Cast members are about to take
matters into their own hands

Take this to the bank: the bigger the fuss Disneyland management makes about some operational change benefiting employees, the worse that change will be. And that's what's got cast members so nervous about the serve-yourself costuming system the park will unveil within the next week or so.

Called "Costume Shopping," the program is currently the subject of a heavy marketing campaign for cast members, including flyers, articles in the Disneyland Line, and spots on Cast TV in all the break rooms—a sure tip-off that something not-so-wonderful is on the way.

Instead of being issued their costume by a department staffer, cast members will wander through the Costuming Building, gathering their own wardrobe, piece by piece, then have the items scanned as they exit. The program has been used for the last few months in Fantasyland and Toontown and for several years throughout Disney World.

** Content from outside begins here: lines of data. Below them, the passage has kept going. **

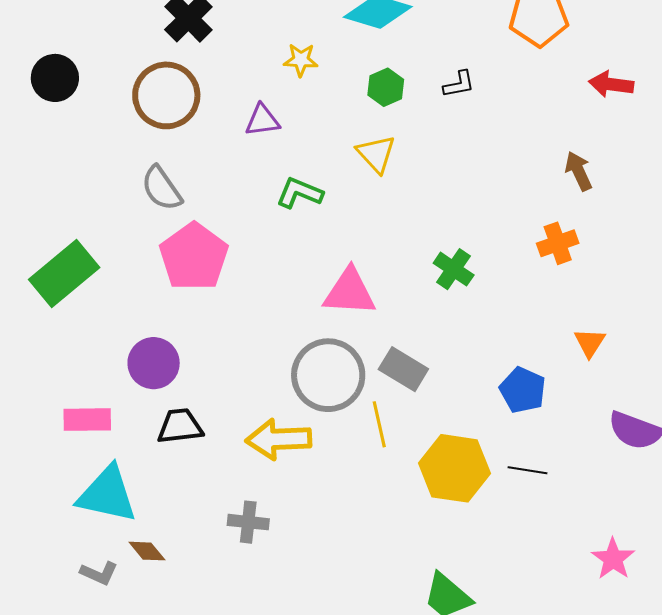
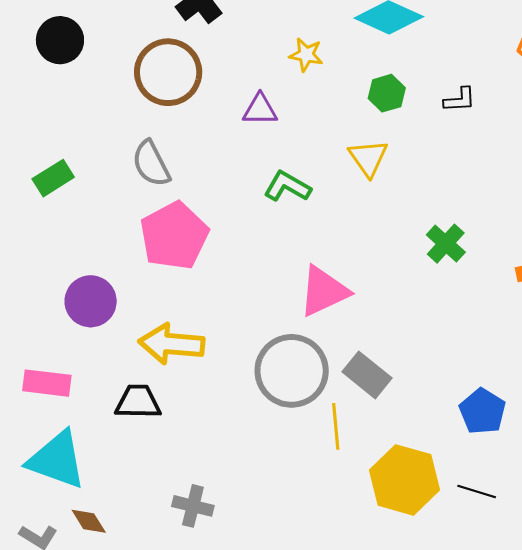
green cross: (454, 269) -> (446, 244), moved
green rectangle: (64, 273) -> (53, 178), moved, size x0.6
pink triangle: (350, 292) -> (324, 291), turned -36
purple circle: (154, 363) -> (91, 301), moved
yellow arrow: (279, 439) -> (171, 344), moved

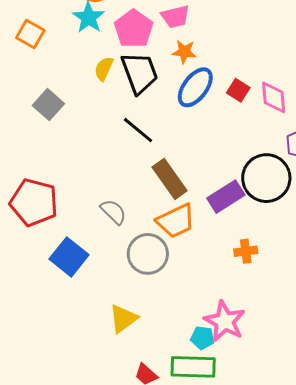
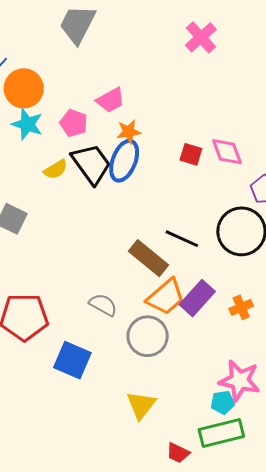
pink pentagon: (134, 29) -> (74, 123), size x0.7
yellow semicircle: (104, 69) -> (56, 169), turned -130
blue ellipse: (195, 87) -> (124, 161), moved
black line: (138, 130) -> (182, 239), moved
purple rectangle: (226, 197) -> (197, 298), moved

Some cast members like the idea of taking matters into their own hands. "I've been complaining for as long as I can remember about how moronic the costuming cast members can be," one host said. "They are the regular butt of many an inside joke at the resort and if ever one is late, all they have to do is blame it on costuming and there will be no questions asked!"

Most employees, however, are up in arms. "I think there will be a rude awakening among those cast members who believe this will be a good thing when they find the disheveled mess of other cast members who have rifled through costuming," a ride operator said. "I think this will also lead to a reduction of available costume pieces as will be very hard to track 'shoplifting,' especially since the vast majority of us are already authorized to remove costumes from the resort through the Fast Track system. How will security know which costume pieces we have checked out and which we have not? Aside from that, I already need an additional 30-45 minutes prior to my shift just to get parked, catch a shuttle, get through security, get a costume, and get to my location on time. I can only believe that Costume Shopping will make it worse."

"Management is playing it up as more convenient, faster, and easier. Whatever," agreed a co-worker. "Although I must admit I'd like to murder the rejects they put in costuming sometimes because they are SO slow and SO rude, I think this idea stinks. Can you imagine the disorganization? The squabbles over the last XL Emporium sweater? Not to mention it's all based on the honor system, so we could probably walk out of there with twice what we're actually scanning out. And, we're not trained for costume issue, and it's one more thing to suck up our non-paid time, at least until we get used to it."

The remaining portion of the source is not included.